Ainsi, David Medioni, journaliste et directeur de l’Observatoire des médias à la Fondation Jean-Jaurès, a déclaré auprès de Franceinfo qu’«il y a une part de responsabilité collective et tripartite, entre les politiques, les médias et les citoyens».
«Les médias se sont gargarisés des sondages, en expliquant que le Rassemblement national (RN) allait rafler deux ou trois régions, en parlant d’un duel entre le RN et La République en marche (LREM). La nationalisation de la campagne n’a pas réellement aidé les citoyens à se motiver à aller voter», a-t-il expliqué.
De même, Erik Neveu, sociologue des médias et professeur à l’IEP de Rennes, a noté auprès de la chaîne que les «émissions politiques où l’on peut débattre avec du sérieux et des arguments ont virtuellement disparu».
En parlant des médias, les spécialistes sollicités par Franceinfo mentionnent souvent la télévision et la radio, dont l’invité politique est central dans la construction des émissions, plutôt que la presse écrite et notamment la presse quotidienne régionale.
À son tour, Patrick Eveno, sociologue des médias et vice-président du Conseil de déontologie journalistique et de médiation, a indiqué à Franceinfo qu’«il est toujours facile de faire porter aux médias cette responsabilité, mais les médias ne font pas l’élection et ne décident pas du comportement électoral des électeurs».
Un manque «d'exigences»
Alors que les élections régionales ont été marquées par deux thèmes: la sécurité, qui n’est pas dans les compétences des régions, et la future élection présidentielle, Jean-Marie Charon, sociologue spécialisé dans le journalisme et l'information, a noté auprès de Franceinfo que les médias «ont sans doute insuffisamment pris le contre-pied de cette "nationalisation de l’enjeu"».

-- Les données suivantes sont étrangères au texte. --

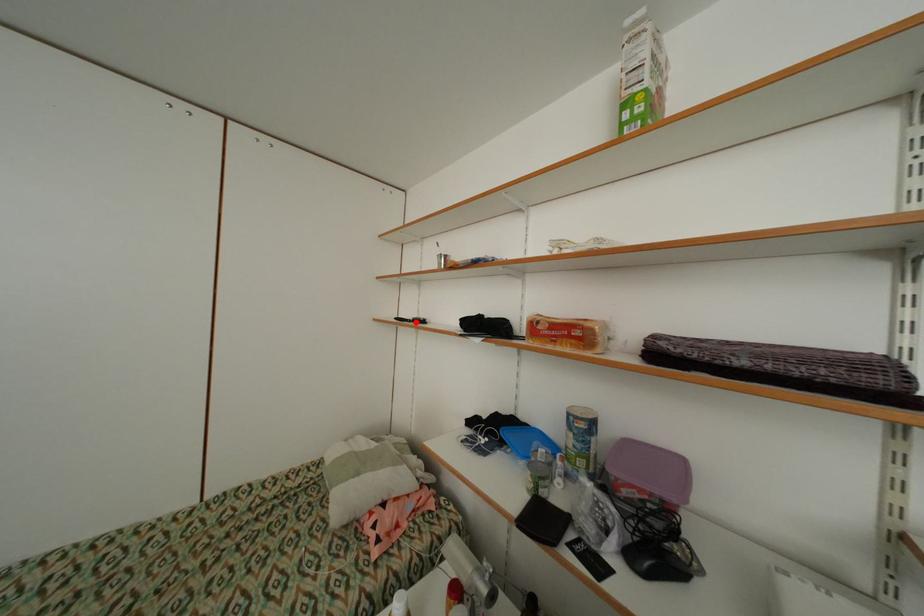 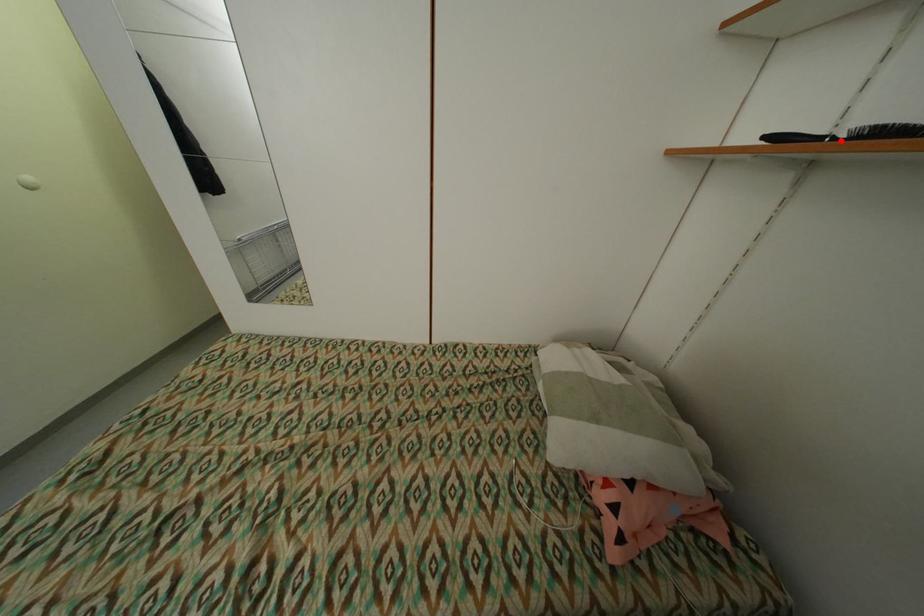 I am providing you with two images of the same scene from different viewpoints. A red point is marked on the first image and another point is marked on the second image. Does the point marked in image1 correspond to the same location as the one in image2?

Yes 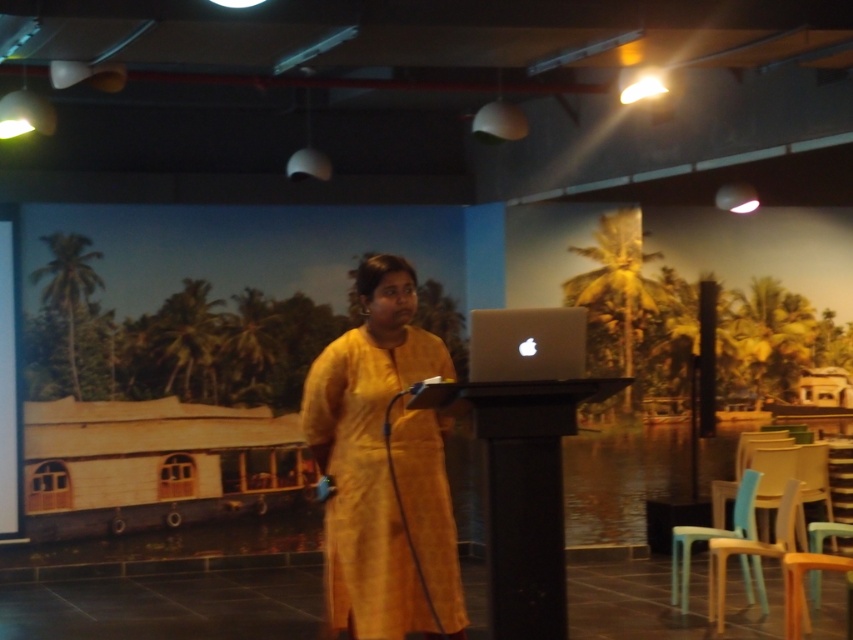 Question: Is yellow textured dress at center wider than silver metallic laptop at center?

Choices:
 (A) yes
 (B) no

Answer: (A)

Question: Is the position of yellow textured dress at center less distant than that of silver metallic laptop at center?

Choices:
 (A) no
 (B) yes

Answer: (B)

Question: Which object appears closest to the camera in this image?

Choices:
 (A) silver metallic laptop at center
 (B) yellow textured dress at center

Answer: (B)

Question: Can you confirm if yellow textured dress at center is smaller than silver metallic laptop at center?

Choices:
 (A) no
 (B) yes

Answer: (A) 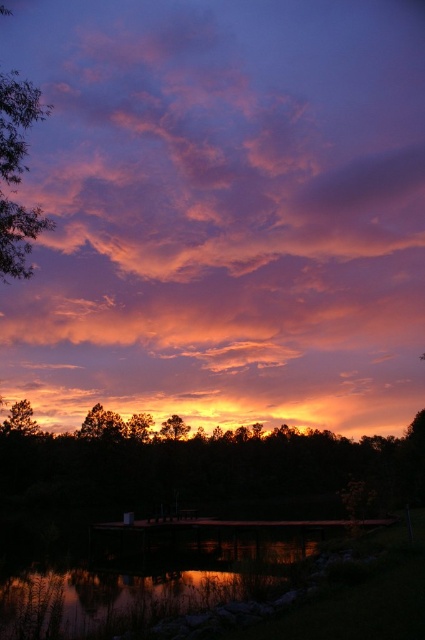 You are standing on the lakeshore and see the dark green leafy tree at center and the green leafy tree at left. Which one is closer to your left side?

The green leafy tree at left is closer to your left side because it is positioned to the left of the dark green leafy tree at center.

You are standing at the point with coordinates point (x=3, y=250) and want to take a photo of the sunset. Is the point point (x=248, y=564) blocking your view of the sunset?

Point 0.884, 084 is behind point 0.392, 009, so it will not block your view of the sunset.

In the scene shown: You are standing at the edge of the lake and notice a point marked at coordinates (204, 467). According to the scene description, what object is located at that point?

The point at coordinates (204, 467) corresponds to the dark green leafy tree at center. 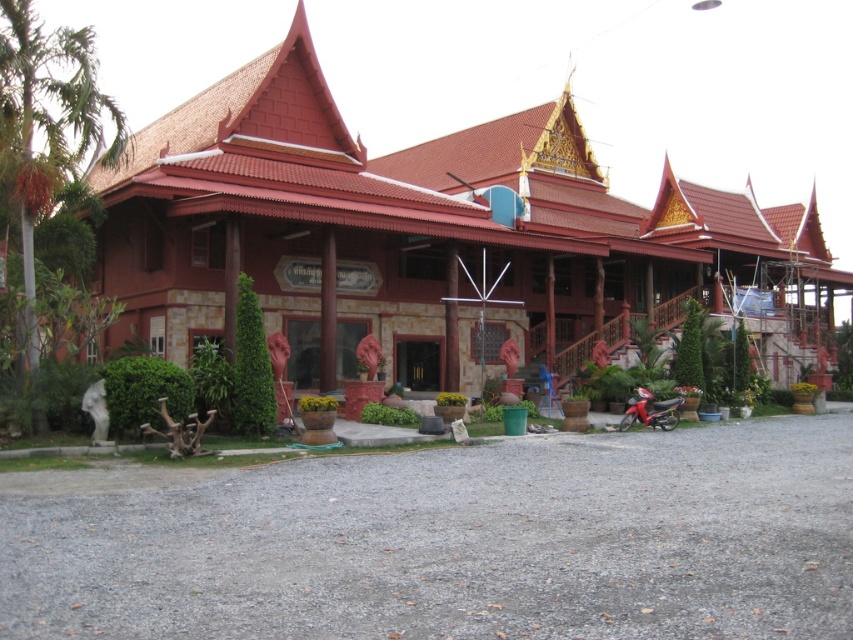 Question: Which object appears farthest from the camera in this image?

Choices:
 (A) green leafy palm tree at left
 (B) metallic red motorcycle at lower right

Answer: (B)

Question: Can you confirm if green leafy palm tree at left is bigger than metallic red motorcycle at lower right?

Choices:
 (A) no
 (B) yes

Answer: (B)

Question: From the image, what is the correct spatial relationship of green leafy palm tree at left in relation to metallic red motorcycle at lower right?

Choices:
 (A) below
 (B) above

Answer: (B)

Question: Is green leafy palm tree at left thinner than metallic red motorcycle at lower right?

Choices:
 (A) no
 (B) yes

Answer: (A)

«Le rôle de contre-pouvoir des médias aurait dû les pousser à davantage d'exigences et d'interrogations des politiques sur les vraies prérogatives», a-t-il souligné.
Une réflexion nécessaire
Ces spécialistes ont également noté la nécessité de «mener une réflexion autour de la manière de traiter le fait politique».
«Il est urgent de reprendre le sujet à partir des enjeux à traiter, du fond des réponses avancées par les uns et les autres, et de cesser la polarisation sur les questions essentiellement tactiques», estime Jean-Marie Charon en ajoutant que les stratégies politiques «n'intéressent plus la majorité des Français, voire les dégoûtent du champ politique et des échéances électorales».

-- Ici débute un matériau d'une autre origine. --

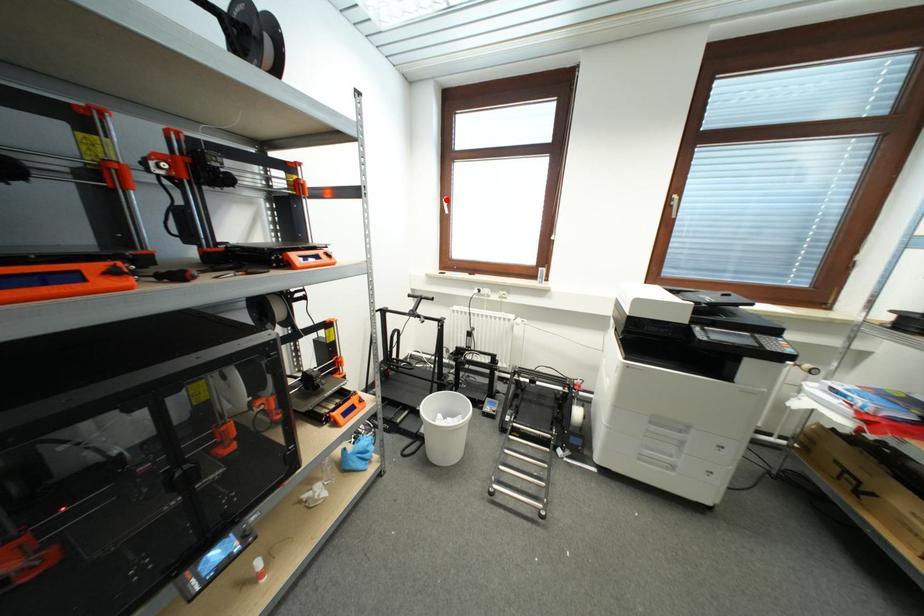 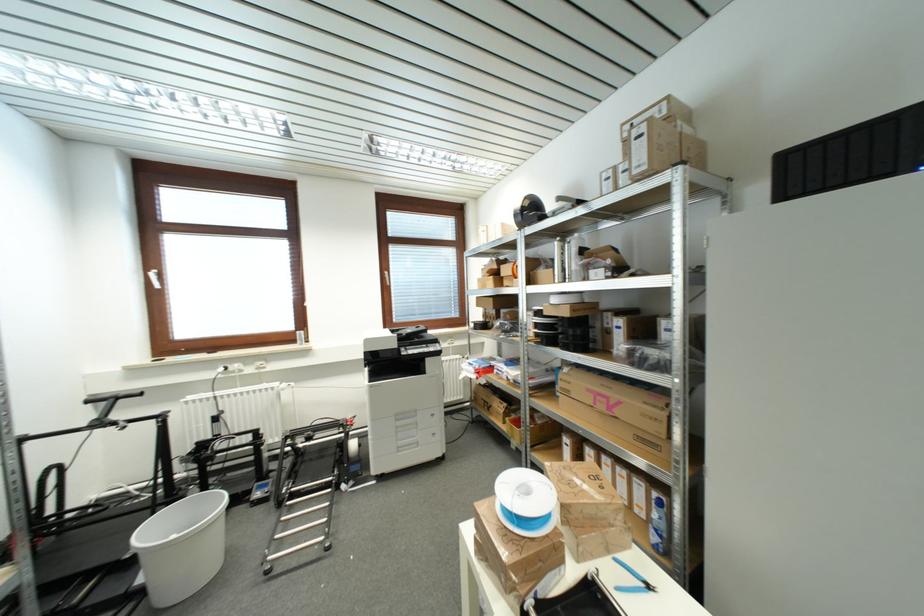 Question: I am providing you with two images of the same scene from different viewpoints. Given a red point in image1, look at the same physical point in image2. Is it:

Choices:
 (A) Closer to the viewpoint
 (B) Farther from the viewpoint

Answer: (B) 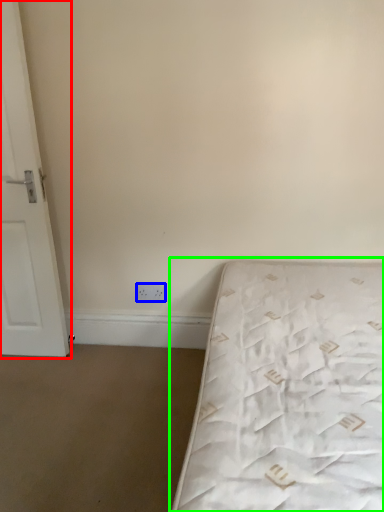 Question: Which object is positioned closest to door (highlighted by a red box)? Select from electric outlet (highlighted by a blue box) and bed (highlighted by a green box).

Choices:
 (A) electric outlet
 (B) bed

Answer: (A) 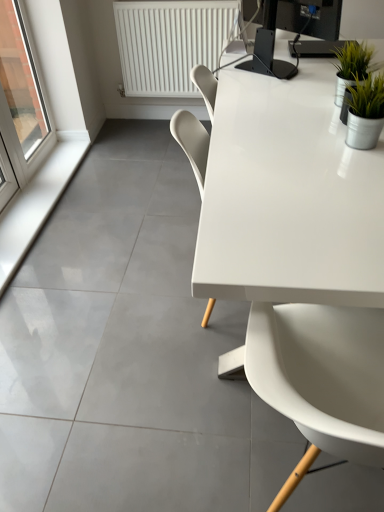 Identify the location of blank space above white smooth window sill at lower left (from a real-world perspective). (31, 193).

Manque d'intérêt et défiance
En analysant cette faible participation au scrutin, un sondage Odoxa-Backbone consulting réalisé pour Le Figaro et Franceinfo et publié le 24 juin, montre que 50% des abstentionnistes interrogés expliquent leur «non-vote» par un manque d'intérêt ou une défiance envers la politique. Parmi eux, 17% estiment que voter aux régionales «ne servait à rien» et 13% pensent que «l’offre politique proposée dans leur région ne leur convenait pas».
De plus, 16% des sondés expliquent leur attitude «par un défaut d’information sur ce scrutin». Dans le détail, 5% affirment qu'ils ne «savaient pas que le premier tour des élections avait lieu ce jour-là ou l’ont réalisé trop tard».

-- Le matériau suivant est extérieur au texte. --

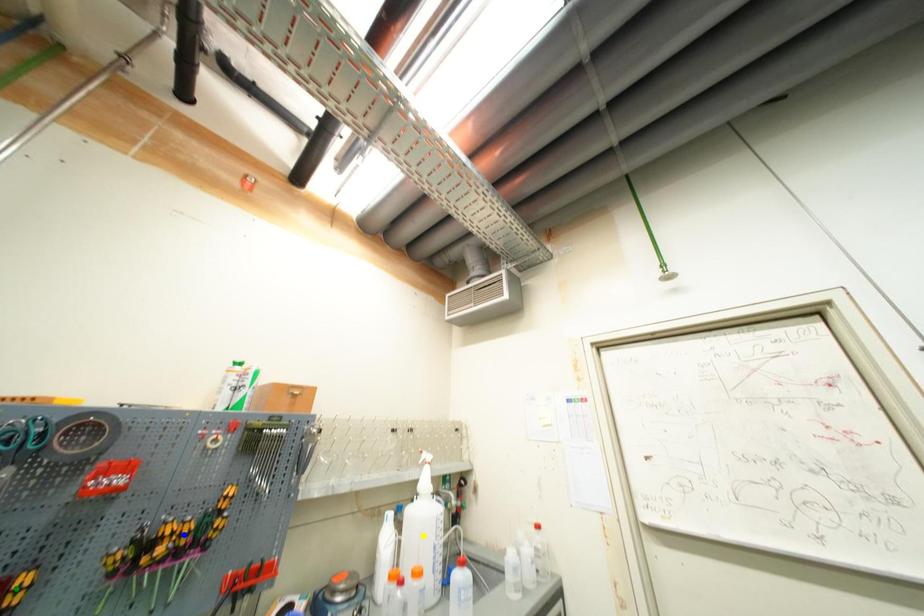 Order these from nearest to farthest:
blue point | yellow point | green point

1. yellow point
2. blue point
3. green point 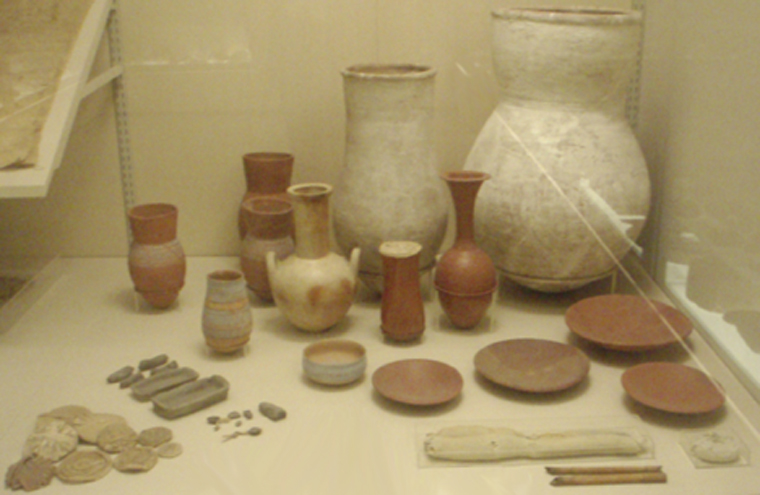 I want to click on walls, so [x=239, y=89], [x=698, y=131]. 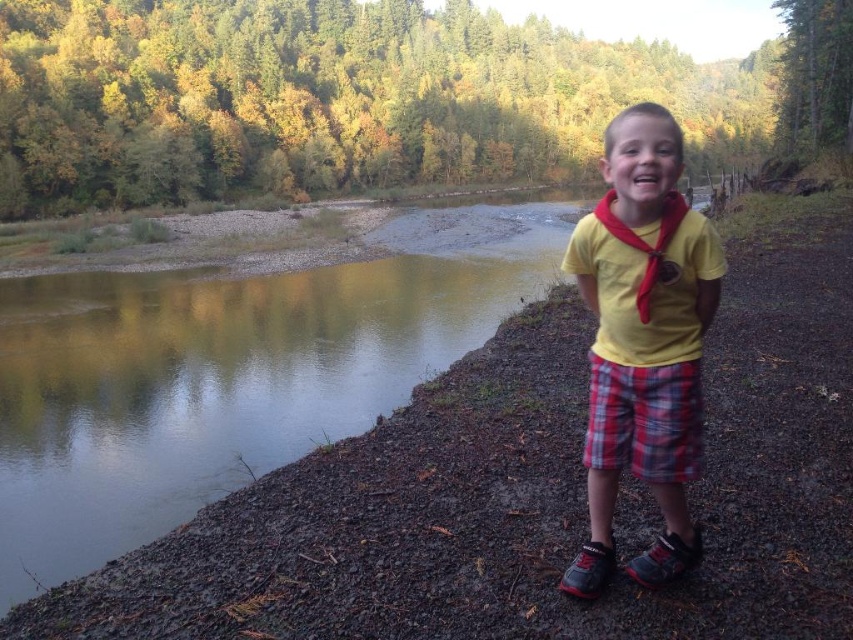 You are standing at the center of the image. Which direction should you look to see the green reflective water at lower left?

The green reflective water at lower left is located at point (230, 372), so you should look to the lower left direction to see it.

You are a photographer trying to capture the boy in the scene. Since the green reflective water at lower left and the yellow cotton shirt at center are both in the frame, which one appears taller in the photo?

The green reflective water at lower left appears taller than the yellow cotton shirt at center in the photo.

The boy is wearing a yellow cotton shirt at center and plaid fabric shorts at right. Which piece of clothing is closer to you?

The yellow cotton shirt at center is closer to the viewer than the plaid fabric shorts at right. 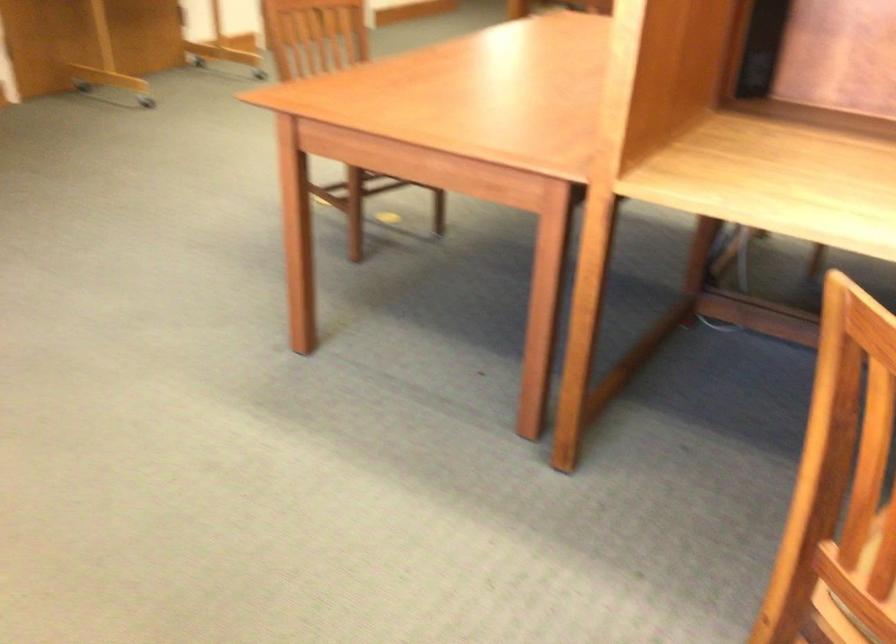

Les Français se méfient des médias
Dans la foulée, une étude de l'IFOP pour l'application d'intelligence artificielle Flint, publiée le 17 juin et relayée par Franceinfo, montre que 55% des sondés éprouvent de la «méfiance» envers les médias. Plus de 90% d'entre eux estiment également que le débat public, dont les médias se font l’écho, est «trop brutal, trop polarisé et manque d'apaisement».